不動産鑑定評価基準(全12問中8問目)

No.8

不動産の鑑定評価に関する次の記述のうち、不動産鑑定評価基準によれば、正しいものはどれか。
平成20年試験 問29
  1. 不動産の価格を求める鑑定評価の手法は、原価法、取引事例比較法及び収益還元法に大別され、鑑定評価に当たっては、原則として三方式を併用すべきこととされている。
  2. 土地についての原価法の適用において、宅地造成直後と価格時点とを比べ、公共施設等の整備等による環境の変化が価格水準に影響を与えていると認められる場合には、地域要因の変化の程度に応じた増加額を熟成度として加算できる。
  3. 特殊価格とは、市場性を有する不動産について、法令等による社会的要請を背景とする評価目的の下で、正常価格の前提となる諸条件を満たさない場合における不動産の経済価値を適正に表示する価格をいう。
  4. 収益還元法は、対象不動産が将来生み出すであろうと期待される純収益の現在価値の総和を求めることにより対象不動産の試算価格を求める手法であることから、賃貸用不動産の価格を求める場合に有効であり、自用の住宅地には適用すべきでない。

正解 2

問題難易度
肢133.8%
肢253.0%
肢38.8%
肢44.4%

解説

  1. 誤り。不動産の鑑定評価の手法には、原価法、取引事例比較法、収益還元法の3つがあります。不動産鑑定評価基準では、対象不動産の市場の特性等を適切に反映した複数の手法を併用して適用すべきであるとしています(不動産鑑定評価基準8章7節)。
    ※平成26年(2014年)の不動産鑑定評価基準改正により、「三方式を併用」から「案件に応じて複数の手法の適用」に変更されています。
  2. [正しい]。

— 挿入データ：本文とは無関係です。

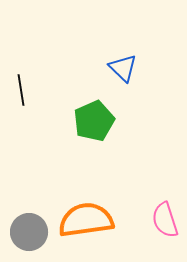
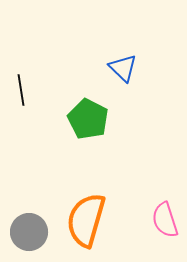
green pentagon: moved 6 px left, 2 px up; rotated 21 degrees counterclockwise
orange semicircle: rotated 66 degrees counterclockwise
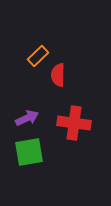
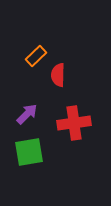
orange rectangle: moved 2 px left
purple arrow: moved 4 px up; rotated 20 degrees counterclockwise
red cross: rotated 16 degrees counterclockwise
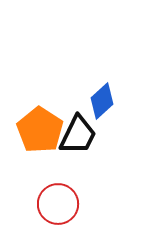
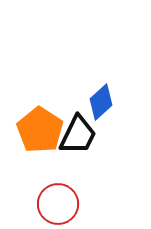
blue diamond: moved 1 px left, 1 px down
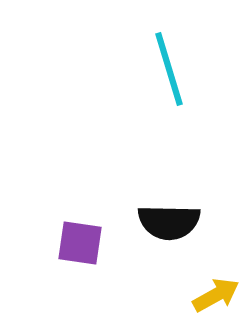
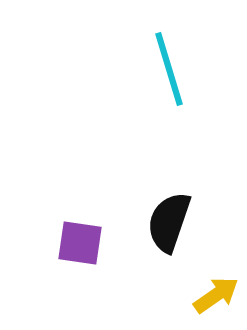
black semicircle: rotated 108 degrees clockwise
yellow arrow: rotated 6 degrees counterclockwise
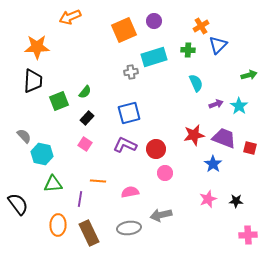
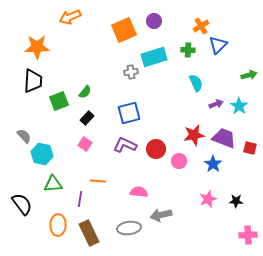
pink circle: moved 14 px right, 12 px up
pink semicircle: moved 9 px right; rotated 18 degrees clockwise
black semicircle: moved 4 px right
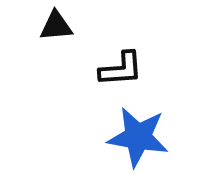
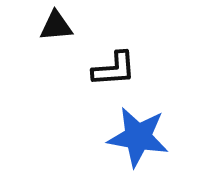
black L-shape: moved 7 px left
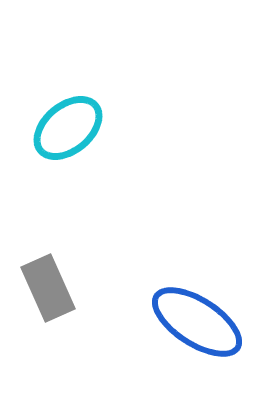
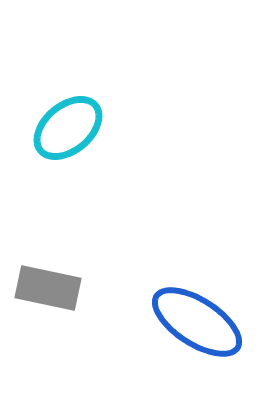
gray rectangle: rotated 54 degrees counterclockwise
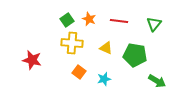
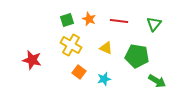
green square: rotated 16 degrees clockwise
yellow cross: moved 1 px left, 2 px down; rotated 25 degrees clockwise
green pentagon: moved 2 px right, 1 px down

土地について原価法を適用する場合に、宅地造成直後と価格時点とを比べ、公共施設等の整備等による環境の変化が価格水準に影響を与えていると認められる場合には、地域要因の変化の程度に応じた増加額を熟成度として再調達原価に加算することができます(不動産鑑定評価基準7章1節)。
  3. 誤り。本肢は「特定価格」の説明なので誤りです。
    特殊価格とは、文化財等の一般的に市場性を有しない不動産について、その利用現況を前提とした不動産の経済価値を適正に表示する価格のことを指します(不動産鑑定評価基準5章3節)。
  4. 誤り。収益還元法は、対象不動産が将来生み出すであろうと期待される純収益の現在価値の総和を求めることにより対象不動産の試算価格を求める手法で、直接還元法とDCF法の2つがあります。収益還元法は、賃貸物件の価格を求める際に特に有効ですが、自用の不動産の場合であっても、賃貸を想定することにより適用できるとしています(不動産鑑定評価基準7章1節)。
したがって正しい記述は[2]です。